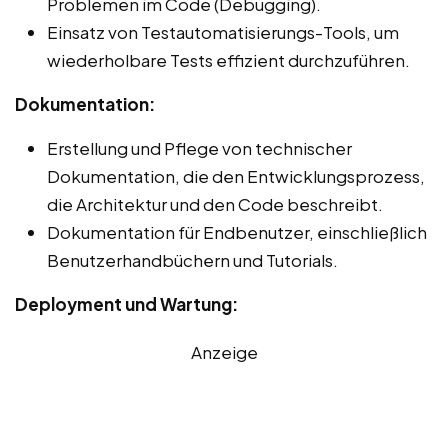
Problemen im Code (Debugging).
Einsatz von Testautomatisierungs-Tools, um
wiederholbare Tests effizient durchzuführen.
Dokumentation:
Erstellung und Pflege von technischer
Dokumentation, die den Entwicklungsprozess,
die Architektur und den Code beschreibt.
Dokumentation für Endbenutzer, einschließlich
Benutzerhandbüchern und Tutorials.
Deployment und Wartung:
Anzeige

--------

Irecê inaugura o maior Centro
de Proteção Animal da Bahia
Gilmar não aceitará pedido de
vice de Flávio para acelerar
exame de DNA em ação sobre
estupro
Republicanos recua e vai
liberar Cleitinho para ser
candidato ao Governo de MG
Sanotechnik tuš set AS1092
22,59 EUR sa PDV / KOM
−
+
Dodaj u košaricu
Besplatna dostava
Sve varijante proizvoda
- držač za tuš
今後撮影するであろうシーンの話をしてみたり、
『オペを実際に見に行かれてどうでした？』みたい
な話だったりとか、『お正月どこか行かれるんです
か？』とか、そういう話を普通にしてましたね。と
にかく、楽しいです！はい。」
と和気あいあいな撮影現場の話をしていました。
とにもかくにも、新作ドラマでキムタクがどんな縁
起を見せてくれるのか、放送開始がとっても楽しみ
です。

--------

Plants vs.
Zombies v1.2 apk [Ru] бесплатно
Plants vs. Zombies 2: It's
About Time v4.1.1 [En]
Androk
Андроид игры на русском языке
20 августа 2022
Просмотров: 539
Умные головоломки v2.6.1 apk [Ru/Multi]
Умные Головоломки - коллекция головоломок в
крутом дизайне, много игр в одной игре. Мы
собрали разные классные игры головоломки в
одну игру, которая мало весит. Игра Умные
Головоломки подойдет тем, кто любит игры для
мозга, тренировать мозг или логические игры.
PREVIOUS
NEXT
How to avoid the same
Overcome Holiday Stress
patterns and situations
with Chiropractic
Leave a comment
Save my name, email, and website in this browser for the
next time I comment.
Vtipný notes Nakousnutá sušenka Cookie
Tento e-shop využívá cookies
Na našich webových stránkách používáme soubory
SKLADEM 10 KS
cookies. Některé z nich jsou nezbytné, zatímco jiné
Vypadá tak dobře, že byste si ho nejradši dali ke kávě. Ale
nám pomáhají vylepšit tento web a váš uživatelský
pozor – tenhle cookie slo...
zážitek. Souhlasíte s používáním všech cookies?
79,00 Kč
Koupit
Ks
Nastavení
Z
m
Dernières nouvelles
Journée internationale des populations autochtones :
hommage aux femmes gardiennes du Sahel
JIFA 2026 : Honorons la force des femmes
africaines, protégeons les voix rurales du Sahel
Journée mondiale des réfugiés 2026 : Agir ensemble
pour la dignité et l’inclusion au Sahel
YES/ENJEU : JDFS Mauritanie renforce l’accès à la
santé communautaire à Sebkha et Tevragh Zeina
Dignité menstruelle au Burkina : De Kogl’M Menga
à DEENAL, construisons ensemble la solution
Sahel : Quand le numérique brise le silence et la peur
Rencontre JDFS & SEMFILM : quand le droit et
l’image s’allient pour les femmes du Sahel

--------

DIRECTIONS FOR THIS TASK:
Every line of the data that includes the word "para" should be copied.

YOUR RESPONSE:
vice de Flávio para acelerar
liberar Cleitinho para ser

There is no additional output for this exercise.